TEMPO.CO, Cambridge - Kesan apa pun bisa tiba-tiba muncul di otak kita saat melihat selembar foto. Kenangan baik atau buruk mendadak muncul meski kita tidak menginginkannya. Bila kenangan nan manis, mungkin bisa bermanfaat. Sebaliknya, jika memori buruk yang muncul, bahaya akibatnya. Tentu akan membuat kita merasa trauma, mengkhawatirkan atau merenungkan kejadian tersebut.
"Kemampuan kita untuk mengendalikan pikiran sangatlah penting," kata Michael Anderson dari Unit Pengetahuan Otak dan Kognisi di Universitas Cambridge, Inggris.

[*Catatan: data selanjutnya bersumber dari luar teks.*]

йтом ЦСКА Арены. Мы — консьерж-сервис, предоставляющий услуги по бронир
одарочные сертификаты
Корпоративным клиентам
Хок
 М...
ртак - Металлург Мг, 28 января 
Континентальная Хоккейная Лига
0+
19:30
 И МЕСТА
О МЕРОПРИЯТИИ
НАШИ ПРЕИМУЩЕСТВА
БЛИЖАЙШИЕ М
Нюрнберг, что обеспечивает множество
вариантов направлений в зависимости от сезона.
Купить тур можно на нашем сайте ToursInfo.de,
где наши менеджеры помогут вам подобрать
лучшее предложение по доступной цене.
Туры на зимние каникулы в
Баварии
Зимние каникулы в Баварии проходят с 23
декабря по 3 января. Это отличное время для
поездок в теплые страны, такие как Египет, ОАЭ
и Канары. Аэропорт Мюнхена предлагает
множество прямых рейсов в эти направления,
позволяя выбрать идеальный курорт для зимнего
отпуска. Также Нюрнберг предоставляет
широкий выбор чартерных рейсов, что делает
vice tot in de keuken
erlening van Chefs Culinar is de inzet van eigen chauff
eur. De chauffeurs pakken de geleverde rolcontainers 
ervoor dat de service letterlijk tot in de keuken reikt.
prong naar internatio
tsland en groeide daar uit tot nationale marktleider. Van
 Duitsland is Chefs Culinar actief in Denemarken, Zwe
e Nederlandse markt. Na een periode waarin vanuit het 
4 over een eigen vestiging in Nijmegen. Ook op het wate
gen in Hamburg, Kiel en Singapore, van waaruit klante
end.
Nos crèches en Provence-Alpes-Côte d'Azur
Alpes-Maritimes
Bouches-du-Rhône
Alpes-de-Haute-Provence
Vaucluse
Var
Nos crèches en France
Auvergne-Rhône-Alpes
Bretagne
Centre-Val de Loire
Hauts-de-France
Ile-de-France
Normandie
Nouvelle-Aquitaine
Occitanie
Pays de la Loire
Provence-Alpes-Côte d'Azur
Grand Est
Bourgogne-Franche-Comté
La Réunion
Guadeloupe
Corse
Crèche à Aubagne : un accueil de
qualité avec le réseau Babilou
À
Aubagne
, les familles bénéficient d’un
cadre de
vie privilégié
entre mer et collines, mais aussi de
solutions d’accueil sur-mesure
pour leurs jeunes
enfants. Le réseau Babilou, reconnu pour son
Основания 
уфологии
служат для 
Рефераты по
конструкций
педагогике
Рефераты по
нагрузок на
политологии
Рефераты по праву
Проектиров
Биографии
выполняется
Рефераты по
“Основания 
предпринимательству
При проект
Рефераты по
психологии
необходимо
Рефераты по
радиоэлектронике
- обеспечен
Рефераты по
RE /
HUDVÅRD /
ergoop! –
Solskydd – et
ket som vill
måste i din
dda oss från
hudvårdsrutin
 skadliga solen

Ketidakmampuan mengendalikan pikiran buruk merupakan pertanda tidak baik. Sebab, hal itu bisa menyebabkan beberapa gejala penyakit kejiwaan, halusinasi, serta kekhawatiran patologis yang mengganggu. "Ini semua merupakan gejala utama penyakit jiwa, seperti gangguan stres pasca-trauma (PTSD), skizofrenia, depresi, dan kecemasan," ujarnya.

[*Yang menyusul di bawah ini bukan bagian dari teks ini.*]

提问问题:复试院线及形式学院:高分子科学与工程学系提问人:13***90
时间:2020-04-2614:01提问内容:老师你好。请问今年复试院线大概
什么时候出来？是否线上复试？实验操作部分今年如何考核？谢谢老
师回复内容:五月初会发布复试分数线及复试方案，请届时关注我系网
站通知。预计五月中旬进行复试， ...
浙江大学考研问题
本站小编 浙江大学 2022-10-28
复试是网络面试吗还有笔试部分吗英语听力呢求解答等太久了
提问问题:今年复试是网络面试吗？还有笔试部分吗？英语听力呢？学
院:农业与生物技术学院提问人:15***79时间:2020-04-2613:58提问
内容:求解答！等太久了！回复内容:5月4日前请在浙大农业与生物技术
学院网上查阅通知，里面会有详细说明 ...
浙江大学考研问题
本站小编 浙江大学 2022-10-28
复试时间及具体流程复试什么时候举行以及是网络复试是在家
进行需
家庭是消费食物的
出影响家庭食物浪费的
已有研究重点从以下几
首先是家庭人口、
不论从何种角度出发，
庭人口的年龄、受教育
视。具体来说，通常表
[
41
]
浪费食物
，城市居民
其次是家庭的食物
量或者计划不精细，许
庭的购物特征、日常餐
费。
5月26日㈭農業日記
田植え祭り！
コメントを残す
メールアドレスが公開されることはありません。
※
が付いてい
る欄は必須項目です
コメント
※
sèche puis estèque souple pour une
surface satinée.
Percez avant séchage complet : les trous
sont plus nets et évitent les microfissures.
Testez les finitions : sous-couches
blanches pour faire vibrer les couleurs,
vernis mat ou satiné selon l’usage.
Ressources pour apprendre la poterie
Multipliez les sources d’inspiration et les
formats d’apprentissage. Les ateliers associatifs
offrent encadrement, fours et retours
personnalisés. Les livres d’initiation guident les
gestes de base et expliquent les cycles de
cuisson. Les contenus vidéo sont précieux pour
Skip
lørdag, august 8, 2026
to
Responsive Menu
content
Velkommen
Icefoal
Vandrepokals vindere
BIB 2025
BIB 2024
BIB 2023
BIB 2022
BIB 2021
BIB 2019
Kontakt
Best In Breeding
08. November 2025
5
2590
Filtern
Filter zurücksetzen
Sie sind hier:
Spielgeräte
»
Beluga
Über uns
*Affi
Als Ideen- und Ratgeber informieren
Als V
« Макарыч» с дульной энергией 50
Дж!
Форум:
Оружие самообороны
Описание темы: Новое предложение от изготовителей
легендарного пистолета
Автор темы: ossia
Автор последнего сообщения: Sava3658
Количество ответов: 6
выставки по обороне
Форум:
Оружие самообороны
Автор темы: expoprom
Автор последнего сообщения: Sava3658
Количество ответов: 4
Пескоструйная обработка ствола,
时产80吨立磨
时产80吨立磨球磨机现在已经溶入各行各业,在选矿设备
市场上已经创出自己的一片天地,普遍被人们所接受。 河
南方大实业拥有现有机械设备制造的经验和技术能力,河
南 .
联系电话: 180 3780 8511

Anderson menyatakan, hal itu bergantung pada kemampuan seseorang untuk bisa menghentikan diri dalam mengingat kenangan dan pikiran tertentu serta menghentikan tindakan fisik. "Kita tidak akan bisa bertahan tanpa mampu mengendalikannya," katanya. "Harus ada mekanisme serupa untuk membantu kita menghentikan pikiran yang tidak diinginkan muncul."

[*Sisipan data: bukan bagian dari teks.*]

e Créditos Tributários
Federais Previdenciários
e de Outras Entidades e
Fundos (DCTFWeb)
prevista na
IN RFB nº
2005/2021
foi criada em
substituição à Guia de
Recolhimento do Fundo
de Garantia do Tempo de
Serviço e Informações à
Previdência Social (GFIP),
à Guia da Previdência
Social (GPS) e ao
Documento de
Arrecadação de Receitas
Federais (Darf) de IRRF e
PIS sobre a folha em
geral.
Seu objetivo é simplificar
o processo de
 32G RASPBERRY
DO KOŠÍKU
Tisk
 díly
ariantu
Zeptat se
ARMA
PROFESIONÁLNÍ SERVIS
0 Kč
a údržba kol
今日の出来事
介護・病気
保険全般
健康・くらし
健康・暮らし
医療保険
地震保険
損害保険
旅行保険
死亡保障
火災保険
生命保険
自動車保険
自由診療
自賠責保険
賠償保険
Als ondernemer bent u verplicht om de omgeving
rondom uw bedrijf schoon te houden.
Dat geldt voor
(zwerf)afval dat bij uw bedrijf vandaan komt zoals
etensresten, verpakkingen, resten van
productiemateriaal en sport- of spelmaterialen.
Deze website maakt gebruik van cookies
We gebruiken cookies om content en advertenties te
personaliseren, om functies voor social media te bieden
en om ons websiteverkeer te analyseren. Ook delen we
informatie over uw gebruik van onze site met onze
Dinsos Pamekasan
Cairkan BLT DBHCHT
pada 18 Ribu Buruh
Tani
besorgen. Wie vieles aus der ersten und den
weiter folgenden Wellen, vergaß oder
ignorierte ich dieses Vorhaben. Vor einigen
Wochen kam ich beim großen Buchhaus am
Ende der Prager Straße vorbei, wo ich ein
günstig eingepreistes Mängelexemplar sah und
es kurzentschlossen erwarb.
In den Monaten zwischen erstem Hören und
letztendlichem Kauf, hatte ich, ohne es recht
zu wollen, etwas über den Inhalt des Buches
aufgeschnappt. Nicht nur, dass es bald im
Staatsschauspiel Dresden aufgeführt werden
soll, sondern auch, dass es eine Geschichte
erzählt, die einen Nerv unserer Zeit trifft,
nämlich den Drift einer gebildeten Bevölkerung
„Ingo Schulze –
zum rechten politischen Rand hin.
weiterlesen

Anderson menunjuk wilayah di bagian depan otak yang dikenal sebagai korteks prefrontal yang diketahui memainkan peran kunci dalam mengendalikan tindakan dan punya peran yang sama dalam menghentikan pikiran. Korteks prefrontal bertindak sebagai pengatur utama serta mengendalikan bagian otak lainnya-korteks motor untuk tindakan dan hippocampus untuk kenangan.
Baca: Fakta Sains di Balik Kegiatan Melamun: Bikin Otak Cerdas
Penelitian yang diterbitkan dalam jurnal Nature Communications, pekan lalu, yang dipimpin Taylor Schmitz dan Anderson ini menggunakan prosedur think/no-think untuk mengidentifikasi proses otak baru yang signifikan. Dari situ, mereka bisa melihat kemungkinan keberhasilan korteks prefrontal dalam menghambat pikiran.
Dalam tugas tersebut, peserta mengasosiasikan serangkaian kata dengan kata yang dipasangkan, yang sama sekali tidak berhubungan. Kata-kata itu adalah "cobaan" dengan "kecoak" dan "lumut" dengan "utara".
Selanjutnya, mereka diminta mengingat kata yang berkaitan jika isyarat berwarna hijau atau menolaknya jika isyaratnya berwarna merah. Saat ditunjukkan kata "cobaan" dalam warna merah, mereka diminta menatap kata tersebut tapi harus menghentikan pikiran tentang "kecoak".
Dengan menggunakan kombinasi pencitraan resonansi magnetik fungsional (MRI) dan spektroskopi resonansi magnetik, para periset dapat mengamati apa yang terjadi di area otak utama saat para peserta mencoba menghambat pemikirannya. Spektroskopi memungkinkan peneliti mengukur kimia otak, tidak hanya aktivitas otak seperti biasanya yang dilakukan dalam studi pencitraan.
Baca: Polusi Udara Mengancam Otak Bayi, Simak Risetnya
Anderson, Schmitz, dan tim menunjukkan bahwa kemampuan untuk menghambat pikiran yang tidak diinginkan bergantung pada neurotransmitter-zat kimia di dalam otak yang memungkinkan pesan melewati sel saraf, yang dikenal dengan GABA. GABA adalah neurotransmitter atau "penghambat" utama di otak, dan pelepasannya oleh satu sel saraf dapat menekan aktivitas di sel lain yang terhubung dengannya.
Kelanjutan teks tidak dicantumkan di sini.